Rejet 30 avril 2026
Commentaire • 0
Sur la décision
| Référence : | TA Grenoble, reconduite à la frontière, 30 avr. 2026, n° 2604355 |
|---|---|
| Juridiction : | Tribunal administratif de Grenoble |
| Numéro : | 2604355 |
| Type de recours : | Excès de pouvoir |
| Dispositif : | Rejet |
| Date de dernière mise à jour : | 6 mai 2026 |
Texte intégral
Vu la procédure suivante :
Par une requête, enregistrée le 21 avril 2026, Mme A… B… doit être regardée comme demandant au tribunal d’annuler l’arrêté du 20 avril 2026 par lequel la préfète du Rhône a décidé de la remettre aux autorités allemandes, responsables de l’examen de sa demande d’asile, et d’enjoindre à l’administration d’enregistrer sa demande afin qu’elle soit examinée en France.
Elle soutient que :
l’arrêté est motivé de manière stéréotypé et est entaché d’un défaut d’examen de sa situation ;
il méconnaît les stipulations de l’article 3-1 de la convention de New York relative aux droits de l’enfant ;
il méconnaît les stipulations de l’article 8 de la convention européenne de sauvegarde des droits de l’homme et des libertés fondamentales ;
il méconnaît les dispositions de l’article 17 du règlement du 26 juin 2013 ; l’état de santé de son fils C… B… nécessite une prise en charge en France ; son transfert vers l’Allemagne réduit ses possibilités d’obtenir une protection effective.

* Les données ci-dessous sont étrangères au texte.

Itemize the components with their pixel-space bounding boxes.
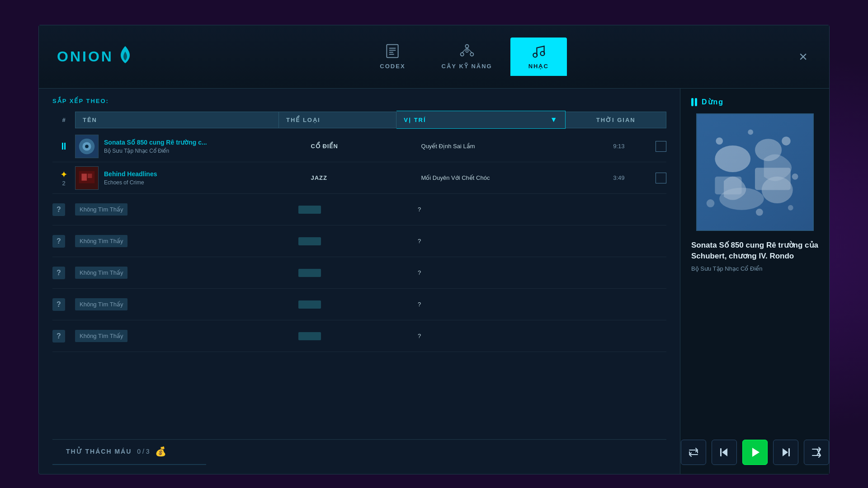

Par un mémoire en défense enregistré le 28 avril 2026, la préfète du Rhône conclut au rejet de la requête.
Elle soutient que les moyens soulevés par la requérante ne sont pas fondés.
Vu les autres pièces du dossier.
Vu :
- la convention européenne de sauvegarde des droits de l’homme et des libertés fondamentales ;
- la convention internationale relative aux droits de l’enfant, signée à New-York le 26 janvier 1990 ;
- le règlement (UE) n° 604/2013 du Parlement européen et du Conseil du 26 juin 2013 ;
- le code de justice administrative.
Le président du tribunal a désigné M. Villard, premier conseiller, pour statuer sur les recours dont le jugement relève des dispositions des articles L. 922-1 à L. 922-3 et R. 922-17 du code de l’entrée et du séjour des étrangers et du droit d’asile.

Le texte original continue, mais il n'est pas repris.